PROBLEM DETAILS
Look for the string "documents" in the listing. Copy each line that has it.
═══
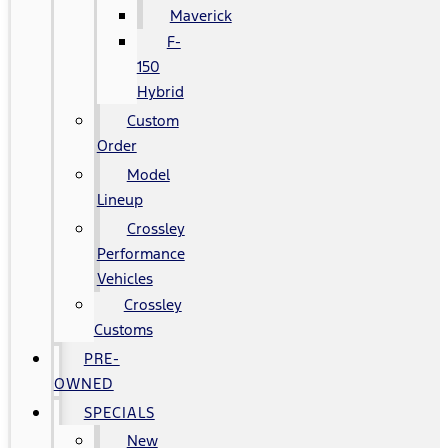
Maverick
F-
150
Hybrid
Custom
Order
Model
Lineup
Crossley
Performance
Vehicles
Crossley
Customs
PRE-
OWNED
SPECIALS
New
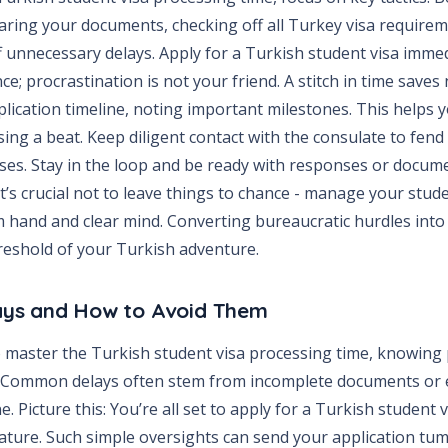
aring your documents, checking off all Turkey visa requirem
 unnecessary delays. Apply for a Turkish student visa immed
ce; procrastination is not your friend. A stitch in time saves 
plication timeline, noting important milestones. This helps y
ing a beat. Keep diligent contact with the consulate to fend
es. Stay in the loop and be ready with responses or docume
t’s crucial not to leave things to chance - manage your stud
m hand and clear mind. Converting bureaucratic hurdles into e
hreshold of your Turkish adventure.
ys and How to Avoid Them
to master the Turkish student visa processing time, knowing 
. Common delays often stem from incomplete documents or e
e. Picture this: You’re all set to apply for a Turkish student v
ature. Such simple oversights can send your application tum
═══
RESPONSE TO THIS EXERCISE
aring your documents, checking off all Turkey visa requirem
. Common delays often stem from incomplete documents or e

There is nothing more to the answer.